Unlike other presidents, Donald Trump has met with North Korean dictator Kim Jong Un, but no good has come of it.

Democrat or Republican, conservative or progressive, every United States president in recent history has taken the same approach to North Korea.

Avoid dealing directly with the ruling regime because official recognition is what the family of dictators wants.

Kim Jong Un, like his father and grandfather, exercises control over the nation with a ruthless tendency to kill opponents and a propaganda effort that allows for no doubt that the nation is among the most important in the world, headed by one of the most important people in the world.

Donald Trump has deviated from the traditional approach, relying on his charm and deal-making abilities. Despite abundant evidence that he has fallen into the trap that others easily avoided — that those photos of the two leaders smiling and shaking hands are the public relations coup that North Korean dictators yearned for since the nation was founded — he persists.

This makes the latest troubling news from North Korea even more troubling.

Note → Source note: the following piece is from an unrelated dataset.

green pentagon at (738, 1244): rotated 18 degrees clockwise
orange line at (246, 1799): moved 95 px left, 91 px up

The nation recently conducted tests of several unidentified short-range projectiles into the sea off its eastern coast. North Korea knows that this is a violation of the expectation that there would be no further enhancement of its military capabilities, even if these were not the kinds of missiles that could reach the United States and carry nuclear weapons. They are the kinds that pose a direct threat to other nations in the Pacific and have sent a chill through those in neighboring South Korea, which is very much in the path of such conventional weapons. That’s why South Korea is worried and would like the United States to put more pressure on the regime rather than continuing to make friendly overtures.

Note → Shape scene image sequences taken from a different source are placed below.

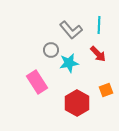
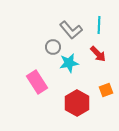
gray circle: moved 2 px right, 3 px up
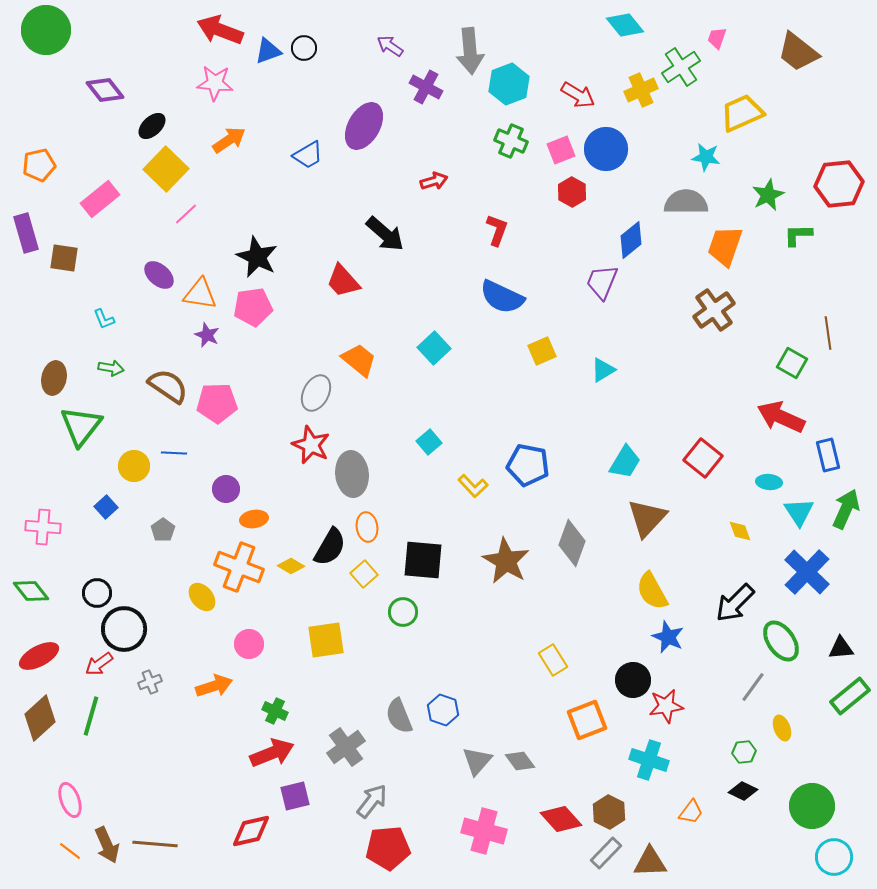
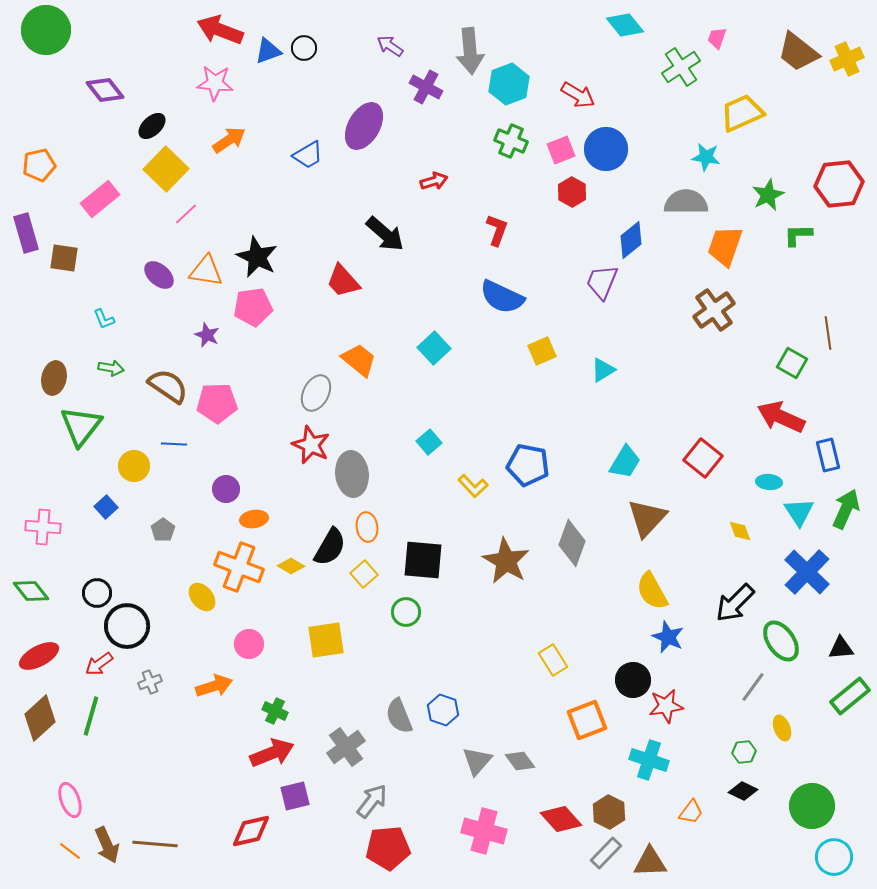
yellow cross at (641, 90): moved 206 px right, 31 px up
orange triangle at (200, 294): moved 6 px right, 23 px up
blue line at (174, 453): moved 9 px up
green circle at (403, 612): moved 3 px right
black circle at (124, 629): moved 3 px right, 3 px up
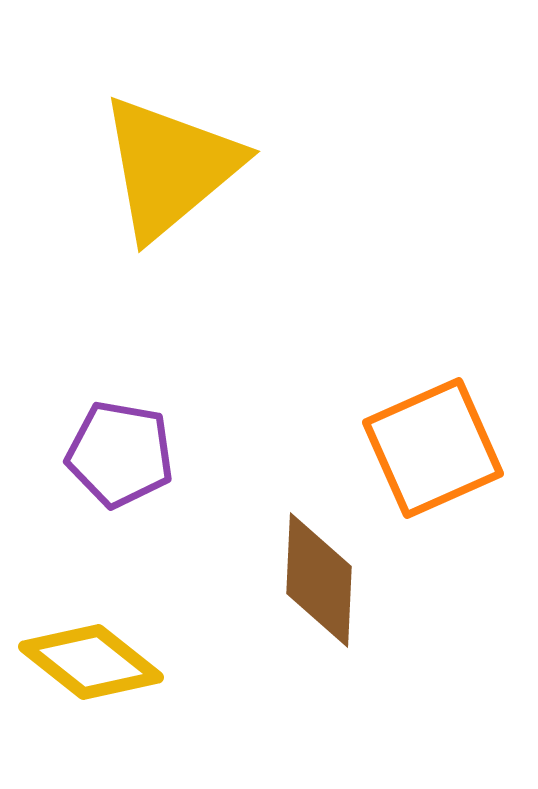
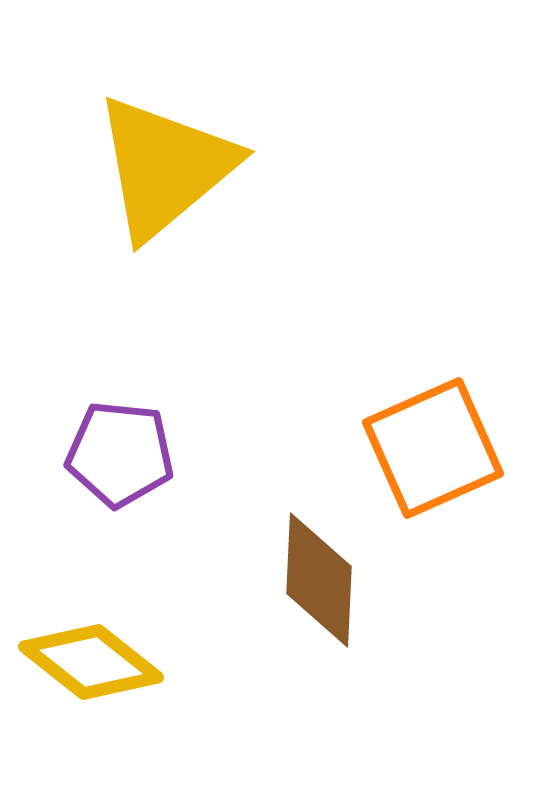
yellow triangle: moved 5 px left
purple pentagon: rotated 4 degrees counterclockwise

The second piece of news is more subtle and more troubling.

The United Nations reported that a disastrous harvest has left North Korea with a drastic shortage of food, one that is lowering the daily rations distributed by the state to almost starvation levels, with even more reductions likely to come in summer and fall, when food reserves are at their lowest.

Previous food shortages have inspired the regime to crack down even harder, fearing that unrest would pose a challenge to its rule. This regime is as cruel, perhaps more cruel, than those it succeeded and there is no incentive for it to give up the one thing that it has identified as crucial to North Korea’s standing in the world; its nuclear arsenal.

So far, Kim Jong Un has managed to outmaneuver the Trump administration on every front, to gain the status it has long desired without having to give up anything in return. In addition to the tests conducted recently, there are regular reports that development of the nuclear weapons program continues unabated.

The situation in North Korea is once again heading toward a crisis, one that previous administrations would have been in a position to exploit. President Trump, however, has already given up the advantage that others had held onto for so long, with nothing to show for it.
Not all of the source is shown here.